## [Exercise brief]
Give the count of lines in the records below that contain "items", and say nothing more.

## [Dataset entries]
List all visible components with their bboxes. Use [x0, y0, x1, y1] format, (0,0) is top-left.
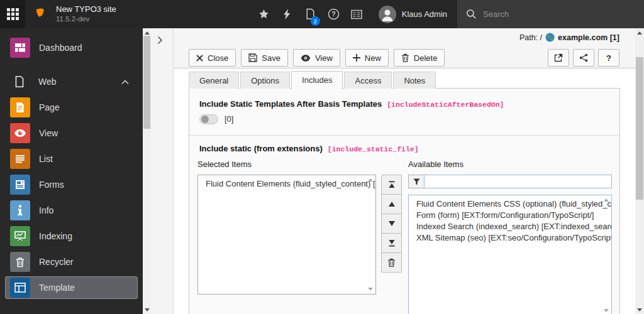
tab-label: Options — [251, 76, 279, 85]
sidebar-item-template[interactable]: Template — [5, 276, 138, 299]
person-icon — [379, 6, 396, 23]
include-static-after-toggle[interactable] — [199, 114, 218, 124]
available-item-option[interactable]: XML Sitemap (seo) [EXT:seo/Configuration… — [409, 232, 611, 244]
sidebar-item-info[interactable]: Info — [5, 199, 138, 222]
clear-cache-button[interactable] — [275, 0, 299, 28]
page-title-text: example.com [1] — [558, 33, 619, 42]
sidebar-item-recycler[interactable]: Recycler — [5, 251, 138, 273]
question-circle-icon: ? — [328, 8, 340, 20]
apps-grid-icon — [7, 8, 19, 20]
move-down-button[interactable] — [381, 214, 402, 234]
share-icon — [579, 53, 588, 62]
docheader: Path: / example.com [1] Close Save — [174, 28, 635, 68]
new-button[interactable]: New — [345, 49, 389, 67]
eye-icon — [10, 123, 30, 143]
sidebar-item-forms[interactable]: Forms — [5, 173, 138, 196]
tab-options[interactable]: Options — [240, 72, 290, 89]
listbox-scroll-up-icon[interactable] — [368, 178, 373, 181]
tab-general[interactable]: General — [189, 72, 239, 89]
sidebar-section-web[interactable]: Web — [5, 73, 138, 90]
move-to-bottom-icon — [388, 239, 396, 247]
button-label: New — [365, 53, 381, 63]
move-up-icon — [388, 201, 396, 207]
field-code: [include_static_file] — [328, 145, 419, 153]
open-documents-button[interactable]: 2 — [299, 0, 322, 28]
scroll-down-arrow-icon[interactable] — [145, 308, 150, 311]
close-button[interactable]: Close — [189, 49, 236, 67]
share-button[interactable] — [573, 49, 594, 67]
breadcrumb: Path: / example.com [1] — [519, 33, 619, 42]
listbox-scroll-down-icon[interactable] — [368, 288, 373, 291]
scroll-up-arrow-icon[interactable] — [145, 31, 150, 35]
sidebar-item-label: Page — [39, 102, 60, 112]
globe-icon — [545, 33, 555, 42]
tab-includes[interactable]: Includes — [291, 71, 343, 89]
move-up-button[interactable] — [381, 194, 402, 214]
move-to-bottom-button[interactable] — [381, 233, 402, 253]
scrollbar-thumb[interactable] — [636, 57, 643, 200]
user-menu[interactable]: Klaus Admin — [369, 0, 457, 28]
current-page[interactable]: example.com [1] — [545, 33, 619, 42]
eye-icon — [301, 55, 311, 62]
pagetree-collapsed-strip — [151, 28, 174, 314]
available-items-listbox[interactable]: Fluid Content Elements CSS (optional) (f… — [408, 195, 612, 314]
scrollbar-thumb[interactable] — [143, 36, 150, 129]
listbox-scroll-down-icon[interactable] — [604, 309, 609, 312]
tab-access[interactable]: Access — [344, 72, 392, 89]
toggle-value: [0] — [225, 114, 233, 124]
sidebar-item-indexing[interactable]: Indexing — [5, 225, 138, 247]
search-input[interactable] — [483, 9, 609, 19]
sidebar-item-label: Indexing — [39, 231, 72, 241]
docheader-buttons-right: ? — [548, 49, 619, 67]
available-item-option[interactable]: Indexed Search (indexed_search) [EXT:ind… — [409, 221, 611, 232]
view-button[interactable]: View — [293, 49, 340, 67]
save-button[interactable]: Save — [241, 49, 288, 67]
help-label: ? — [606, 53, 611, 63]
sidebar-item-page[interactable]: Page — [5, 96, 138, 119]
tab-label: Access — [355, 76, 381, 85]
typo3-backend: New TYPO3 site 11.5.2-dev 2 ? — [0, 0, 644, 314]
delete-button[interactable]: Delete — [394, 49, 445, 67]
move-to-top-button[interactable] — [381, 175, 402, 195]
chevron-right-icon — [157, 36, 163, 45]
available-item-option[interactable]: Form (form) [EXT:form/Configuration/Typo… — [409, 210, 611, 221]
avatar — [379, 6, 396, 23]
system-information-button[interactable] — [345, 0, 369, 28]
pagetree-expand-button[interactable] — [157, 36, 163, 47]
sidebar-section-label: Web — [38, 77, 113, 87]
docheader-help-button[interactable]: ? — [598, 49, 619, 67]
content-scrollbar[interactable] — [635, 28, 644, 314]
scroll-up-arrow-icon[interactable] — [637, 31, 642, 35]
sidebar-item-label: Dashboard — [39, 43, 82, 53]
selected-items-listbox[interactable]: Fluid Content Elements (fluid_styled_con… — [197, 175, 376, 295]
typo3-logo[interactable] — [25, 0, 56, 28]
button-label: Save — [262, 53, 280, 63]
filter-button[interactable] — [408, 175, 424, 188]
sidebar-item-dashboard[interactable]: Dashboard — [5, 36, 138, 59]
module-menu-scrollbar[interactable] — [143, 28, 151, 314]
tab-label: General — [199, 76, 228, 85]
sidebar-item-view[interactable]: View — [5, 122, 138, 144]
remove-item-button[interactable] — [381, 252, 402, 273]
available-item-option[interactable]: Fluid Content Elements CSS (optional) (f… — [409, 195, 611, 210]
search-area — [457, 0, 644, 28]
sidebar-item-label: Recycler — [39, 257, 73, 267]
modules-grid-button[interactable] — [0, 0, 25, 28]
trash-icon — [387, 258, 396, 267]
tab-notes[interactable]: Notes — [393, 72, 436, 89]
path-label: Path: / — [519, 33, 542, 42]
bookmarks-button[interactable] — [252, 0, 275, 28]
available-items-filter-input[interactable] — [424, 175, 612, 188]
trash-icon — [401, 53, 409, 62]
open-in-new-window-button[interactable] — [548, 49, 569, 67]
help-menu-button[interactable]: ? — [322, 0, 345, 28]
trash-icon — [10, 252, 30, 272]
forms-icon — [10, 175, 30, 195]
selected-item-option[interactable]: Fluid Content Elements (fluid_styled_con… — [198, 175, 375, 190]
typo3-logo-icon — [33, 6, 50, 23]
list-rows-icon — [10, 149, 30, 169]
system-list-icon — [351, 9, 362, 19]
listbox-scroll-up-icon[interactable] — [604, 198, 609, 202]
sidebar-item-list[interactable]: List — [5, 148, 138, 170]
scroll-down-arrow-icon[interactable] — [637, 308, 642, 311]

## [Response box]
3